# What is a Monad, Really? (Oct 21st, 2020)

Ever since I started learning mathematics I wondered what the actual fuck is a monad. I’ve been programming since high-school, and I started learning Haskell about six months before my first semester at university. Learning Haskell was quite a paradigm shift from the more traditional, imperative languages I was used too, but I eventually able to understand it enough that I could be productive with it.

I learned how to work with typical monads in Haskell, such as [a] and Maybe a, yet I wasn’t able to understand what that all meant in mathematical terms. Being a student of pure mathematics, that bothered me for a while. Well, I’m happy to say I was finally able to understand it. I’ll try to summarize my knowledge in this article, in the hopes that it helps other people understand what in God’s green earth is a Monad.
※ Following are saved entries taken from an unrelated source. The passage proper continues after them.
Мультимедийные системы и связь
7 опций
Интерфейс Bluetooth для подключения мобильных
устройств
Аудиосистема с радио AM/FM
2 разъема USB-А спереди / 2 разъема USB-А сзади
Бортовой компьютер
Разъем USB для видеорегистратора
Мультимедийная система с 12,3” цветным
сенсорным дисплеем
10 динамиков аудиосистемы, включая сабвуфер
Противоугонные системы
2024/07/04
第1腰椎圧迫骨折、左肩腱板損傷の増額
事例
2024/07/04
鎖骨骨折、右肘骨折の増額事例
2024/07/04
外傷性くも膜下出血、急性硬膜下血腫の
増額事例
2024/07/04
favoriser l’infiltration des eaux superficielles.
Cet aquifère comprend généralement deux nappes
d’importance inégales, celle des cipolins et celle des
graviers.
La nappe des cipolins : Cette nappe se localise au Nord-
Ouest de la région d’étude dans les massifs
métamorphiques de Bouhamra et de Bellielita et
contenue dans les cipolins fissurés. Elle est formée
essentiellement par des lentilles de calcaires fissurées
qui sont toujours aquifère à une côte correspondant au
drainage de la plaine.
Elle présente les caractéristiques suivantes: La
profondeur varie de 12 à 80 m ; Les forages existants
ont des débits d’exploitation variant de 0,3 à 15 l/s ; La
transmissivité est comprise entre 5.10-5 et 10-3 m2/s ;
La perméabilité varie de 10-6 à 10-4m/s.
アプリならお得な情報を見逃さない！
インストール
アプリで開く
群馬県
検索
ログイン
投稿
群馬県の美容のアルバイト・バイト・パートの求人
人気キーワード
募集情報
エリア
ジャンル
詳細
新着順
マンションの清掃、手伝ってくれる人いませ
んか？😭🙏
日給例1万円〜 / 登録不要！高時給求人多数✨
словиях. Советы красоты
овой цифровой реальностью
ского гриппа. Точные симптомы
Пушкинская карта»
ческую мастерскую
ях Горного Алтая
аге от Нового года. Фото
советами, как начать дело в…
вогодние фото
This is a sentimental journey trough Category Theory. It’s mostly meant for programmers who already know how to work with monads and for mathematicians curious about the applications of Category Theory in the field of Computer Science. This is not a Haskell tutorial and you don’t need to understand any of this to be productive in Haskell!

## The Formal Definition

I suppose you could look it up in Wikipedia, but I’ll write it down in here anyways. Monads are a very special type of endofunctors — functors from a category to itself. Let $\mathscr{\text{C}}$ be a category and let $M : \mathscr{\text{C}} \rightarrow \mathscr{\text{C}}$ be a functor. Let $\eta : 1_{\mathscr{\text{C}}} \Rightarrow M$ and $\mu : M^2 \Rightarrow M$ be natural transformations such that the following diagrams commute:

Then the triple $\left ( M , \eta , \mu \right )$ — often denoted by simply $M$ — is said to be a monad. Ok, but what does this all mean?

## What is a Category, Really?

Category theory can be though-of as a generalization of Set Theory: it’s a uniform language for describing sets with a given structure — those are called objects — and functions that preserves structure between such sets — those are called morphisms or homomorphisms. A category is nothing more than that: a collection of sets with a given structure together with a collection of transformations between such sets.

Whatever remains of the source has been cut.